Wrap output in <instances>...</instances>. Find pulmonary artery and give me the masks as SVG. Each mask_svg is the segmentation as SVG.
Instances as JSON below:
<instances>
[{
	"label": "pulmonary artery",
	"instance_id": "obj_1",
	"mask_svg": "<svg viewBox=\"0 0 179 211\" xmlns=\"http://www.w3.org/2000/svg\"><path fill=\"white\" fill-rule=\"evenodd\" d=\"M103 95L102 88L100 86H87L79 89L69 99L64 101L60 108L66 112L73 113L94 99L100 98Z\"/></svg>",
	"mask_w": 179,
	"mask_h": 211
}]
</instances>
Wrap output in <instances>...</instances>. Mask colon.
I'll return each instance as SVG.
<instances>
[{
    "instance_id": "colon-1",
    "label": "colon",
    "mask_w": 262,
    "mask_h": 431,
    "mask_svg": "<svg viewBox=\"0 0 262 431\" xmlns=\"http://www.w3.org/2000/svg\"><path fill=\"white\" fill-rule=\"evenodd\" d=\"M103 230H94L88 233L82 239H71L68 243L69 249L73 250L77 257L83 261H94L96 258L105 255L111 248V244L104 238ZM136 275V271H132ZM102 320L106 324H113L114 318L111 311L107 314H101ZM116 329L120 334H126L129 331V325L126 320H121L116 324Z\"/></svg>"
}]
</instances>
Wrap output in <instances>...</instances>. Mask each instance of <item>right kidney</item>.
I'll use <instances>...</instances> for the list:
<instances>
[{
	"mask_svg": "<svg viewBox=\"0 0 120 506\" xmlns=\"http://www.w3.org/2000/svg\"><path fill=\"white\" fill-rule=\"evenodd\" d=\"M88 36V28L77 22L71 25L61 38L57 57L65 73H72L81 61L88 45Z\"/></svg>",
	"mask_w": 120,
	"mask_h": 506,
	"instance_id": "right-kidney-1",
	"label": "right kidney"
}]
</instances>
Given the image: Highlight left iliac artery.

* _Task prompt_: Output the entries exactly. Leave nothing out.

* _Response to this exercise_:
Wrap output in <instances>...</instances>. Find pulmonary artery and give me the masks as SVG. Each mask_svg is the segmentation as SVG.
Instances as JSON below:
<instances>
[{
	"label": "pulmonary artery",
	"instance_id": "obj_1",
	"mask_svg": "<svg viewBox=\"0 0 179 211\" xmlns=\"http://www.w3.org/2000/svg\"><path fill=\"white\" fill-rule=\"evenodd\" d=\"M103 95L102 88L100 86H87L79 89L69 99L64 101L60 108L66 112L73 113L94 99L100 98Z\"/></svg>",
	"mask_w": 179,
	"mask_h": 211
}]
</instances>
Wrap output in <instances>...</instances>. Mask colon.
I'll return each instance as SVG.
<instances>
[{
    "instance_id": "colon-1",
    "label": "colon",
    "mask_w": 262,
    "mask_h": 431,
    "mask_svg": "<svg viewBox=\"0 0 262 431\" xmlns=\"http://www.w3.org/2000/svg\"><path fill=\"white\" fill-rule=\"evenodd\" d=\"M103 230H94L88 233L82 239H71L68 243L69 249L73 250L77 257L83 261H94L96 258L105 255L111 248V244L104 238ZM136 275V271H132ZM102 320L106 324H113L114 318L111 311L107 314H101ZM116 329L120 334H126L129 331V325L126 320H121L116 324Z\"/></svg>"
}]
</instances>
Wrap output in <instances>...</instances>. Mask each instance of <item>right kidney</item>.
I'll use <instances>...</instances> for the list:
<instances>
[{
	"mask_svg": "<svg viewBox=\"0 0 120 506\" xmlns=\"http://www.w3.org/2000/svg\"><path fill=\"white\" fill-rule=\"evenodd\" d=\"M88 36V28L77 22L71 25L61 38L57 57L65 73H72L81 61L88 45Z\"/></svg>",
	"mask_w": 120,
	"mask_h": 506,
	"instance_id": "right-kidney-1",
	"label": "right kidney"
}]
</instances>
Given the image: Highlight left iliac artery.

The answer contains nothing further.